* Task details *
Every line from the one with "އެސްޓީއޯ ހާޒިރުކުރި ކޮމިޓީ" to the one with "Churrasco da", including those two, is to be copied exactly; all other lines of the entries below are left out.

# # #

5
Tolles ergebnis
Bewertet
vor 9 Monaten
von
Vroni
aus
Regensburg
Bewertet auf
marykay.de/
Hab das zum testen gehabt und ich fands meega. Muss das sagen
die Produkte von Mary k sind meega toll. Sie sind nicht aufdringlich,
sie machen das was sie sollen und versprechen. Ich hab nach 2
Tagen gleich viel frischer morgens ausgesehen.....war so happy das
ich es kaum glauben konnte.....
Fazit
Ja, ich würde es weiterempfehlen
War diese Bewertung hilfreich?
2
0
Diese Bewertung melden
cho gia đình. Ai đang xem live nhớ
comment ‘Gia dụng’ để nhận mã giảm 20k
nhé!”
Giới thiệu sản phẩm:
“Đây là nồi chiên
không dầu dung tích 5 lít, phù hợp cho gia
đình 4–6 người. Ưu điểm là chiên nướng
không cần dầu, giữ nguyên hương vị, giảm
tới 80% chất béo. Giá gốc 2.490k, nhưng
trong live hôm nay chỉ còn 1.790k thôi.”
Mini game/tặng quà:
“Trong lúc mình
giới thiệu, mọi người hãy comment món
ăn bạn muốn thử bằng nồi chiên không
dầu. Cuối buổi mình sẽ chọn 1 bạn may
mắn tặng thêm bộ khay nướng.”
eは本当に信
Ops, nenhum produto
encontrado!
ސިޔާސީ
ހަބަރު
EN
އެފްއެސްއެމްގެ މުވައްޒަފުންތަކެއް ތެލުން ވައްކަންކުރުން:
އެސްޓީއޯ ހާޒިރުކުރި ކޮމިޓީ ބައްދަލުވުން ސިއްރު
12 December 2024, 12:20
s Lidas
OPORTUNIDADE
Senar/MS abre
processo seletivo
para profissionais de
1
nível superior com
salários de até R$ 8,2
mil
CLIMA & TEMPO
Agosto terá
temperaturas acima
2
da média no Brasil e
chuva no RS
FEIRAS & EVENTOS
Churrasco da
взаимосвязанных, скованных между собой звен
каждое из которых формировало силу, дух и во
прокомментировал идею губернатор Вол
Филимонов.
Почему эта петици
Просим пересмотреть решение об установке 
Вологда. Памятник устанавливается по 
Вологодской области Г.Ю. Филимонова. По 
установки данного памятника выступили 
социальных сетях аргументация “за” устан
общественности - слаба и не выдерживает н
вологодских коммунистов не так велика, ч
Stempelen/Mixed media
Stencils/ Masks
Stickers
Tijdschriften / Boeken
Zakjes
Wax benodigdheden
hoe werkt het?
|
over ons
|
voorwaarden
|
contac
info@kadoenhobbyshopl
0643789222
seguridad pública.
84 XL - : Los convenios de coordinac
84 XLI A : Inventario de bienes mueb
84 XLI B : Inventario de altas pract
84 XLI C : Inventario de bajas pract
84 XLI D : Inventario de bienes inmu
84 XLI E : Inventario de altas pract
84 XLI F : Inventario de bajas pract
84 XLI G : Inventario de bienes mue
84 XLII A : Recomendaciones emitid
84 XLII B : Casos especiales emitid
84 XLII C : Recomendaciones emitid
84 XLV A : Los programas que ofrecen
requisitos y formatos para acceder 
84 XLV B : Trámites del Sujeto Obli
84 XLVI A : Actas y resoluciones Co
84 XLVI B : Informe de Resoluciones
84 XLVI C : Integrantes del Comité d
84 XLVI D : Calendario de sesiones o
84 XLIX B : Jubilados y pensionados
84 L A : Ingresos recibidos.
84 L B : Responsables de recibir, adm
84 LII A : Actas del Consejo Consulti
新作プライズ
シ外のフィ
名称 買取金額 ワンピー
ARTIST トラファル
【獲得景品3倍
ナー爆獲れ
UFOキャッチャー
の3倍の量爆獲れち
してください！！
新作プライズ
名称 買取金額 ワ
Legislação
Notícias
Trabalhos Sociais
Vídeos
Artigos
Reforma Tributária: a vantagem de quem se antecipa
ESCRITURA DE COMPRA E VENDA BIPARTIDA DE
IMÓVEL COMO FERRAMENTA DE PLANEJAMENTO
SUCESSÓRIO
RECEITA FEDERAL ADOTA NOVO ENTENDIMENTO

# # #

* Result for this task *
އެސްޓީއޯ ހާޒިރުކުރި ކޮމިޓީ ބައްދަލުވުން ސިއްރު
12 December 2024, 12:20
s Lidas
OPORTUNIDADE
Senar/MS abre
processo seletivo
para profissionais de
1
nível superior com
salários de até R$ 8,2
mil
CLIMA & TEMPO
Agosto terá
temperaturas acima
2
da média no Brasil e
chuva no RS
FEIRAS & EVENTOS
Churrasco da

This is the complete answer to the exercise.